BACKGROUND: Immunoassays for 1 alpha,25-dihydroxyvitamin D [1 alpha,25(OH)(2)D] lack analytical specificity. We characterized the cross-reactivity of an anti-1 alpha,25(OH)(2)D antibody with purified vitamin D metabolites and used these data to map the chemical features of 1 alpha,25(OH)(2)D that are important for antibody binding. Additionally, we hypothesized that when combined with isotope-dilution liquid chromatography-tandem mass spectrometry (LC-MS/MS), antibody cross-reactivity could be used to semiselectively enrich for structurally similar metabolites of vitamin D in a multiplexed assay. METHODS: Sample preparation consisted of immunoaffinity enrichment with a solid-phase anti-1 alpha,25(OH)(2)D antibody and derivatization. Analytes were quantified with LC-MS/MS. Supplementation and recovery studies were performed for 11 vitamin D metabolites. We developed a method for simultaneously quantifying 25(OH)D-2, 25(OH)D-3, 24,25(OH)(2)D-3, 1 alpha,25(OH)(2)D-2, and 1 alpha,25 (OH)(2)D-3 that included deuterated internal standards for each analyte. RESULTS: The important chemical features of vitamin D metabolites for binding to the antibody were (a) native orientation of the hydroxyl group on carbon C3 in the A ring, (b) the lack of substitution at carbon C4 in the A ring, and (c) the overall polarity of the vitamin D metabolite.
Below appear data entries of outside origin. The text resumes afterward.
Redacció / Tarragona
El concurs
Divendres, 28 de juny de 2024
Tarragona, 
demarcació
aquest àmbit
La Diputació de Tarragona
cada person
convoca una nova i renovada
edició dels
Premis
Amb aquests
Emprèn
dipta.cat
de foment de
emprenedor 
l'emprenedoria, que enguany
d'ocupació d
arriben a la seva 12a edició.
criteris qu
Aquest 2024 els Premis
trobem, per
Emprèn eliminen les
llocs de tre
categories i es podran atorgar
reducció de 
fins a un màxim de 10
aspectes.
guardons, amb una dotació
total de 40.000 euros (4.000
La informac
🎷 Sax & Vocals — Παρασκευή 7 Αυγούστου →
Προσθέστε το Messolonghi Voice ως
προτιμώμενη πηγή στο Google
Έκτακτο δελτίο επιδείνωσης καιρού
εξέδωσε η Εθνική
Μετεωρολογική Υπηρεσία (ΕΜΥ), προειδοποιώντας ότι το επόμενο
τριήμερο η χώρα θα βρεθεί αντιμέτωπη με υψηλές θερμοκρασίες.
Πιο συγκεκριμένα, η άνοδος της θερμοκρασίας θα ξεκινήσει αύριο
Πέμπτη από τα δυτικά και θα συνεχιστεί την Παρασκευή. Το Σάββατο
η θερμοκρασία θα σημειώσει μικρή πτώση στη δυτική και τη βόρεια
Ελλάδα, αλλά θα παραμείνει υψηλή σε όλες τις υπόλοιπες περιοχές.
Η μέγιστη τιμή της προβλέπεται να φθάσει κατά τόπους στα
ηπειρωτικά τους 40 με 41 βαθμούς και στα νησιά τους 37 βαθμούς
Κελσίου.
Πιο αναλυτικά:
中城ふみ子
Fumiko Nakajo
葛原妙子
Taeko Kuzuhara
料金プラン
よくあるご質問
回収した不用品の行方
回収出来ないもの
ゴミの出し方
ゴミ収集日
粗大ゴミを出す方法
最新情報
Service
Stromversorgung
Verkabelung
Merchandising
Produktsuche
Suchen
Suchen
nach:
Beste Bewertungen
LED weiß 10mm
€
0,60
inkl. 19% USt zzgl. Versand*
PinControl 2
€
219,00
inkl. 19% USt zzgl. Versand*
The multiplexed method had lower limits of quantification (20% CV) of 0.2 ng/mL, 1.0 ng/mL, 0.06 ng/mL, 3.4 pg/mL, and 2.8 pg/mL for 25(OH)D-2, 25(OH)D-3, 24,25(OH)(2)D-3, 1 alpha,25(OH)(2)D-2, and 1 alpha,25 (OH)(2)D-3, respectively. Method comparisons to 3 other LC-MS/MS methods yielded an r(2) value >0.9, an intercept less than the lower limit of quantification, and a slope statistically indistinguishable from 1.0. CONCLUSIONS: LC-MS/MS can be used to characterize antibody cross-reactivity, a conclusion supported by our multiplexed assay for 5 vitamin D metabolites with immunoenrichment in a targeted metabolomic assay.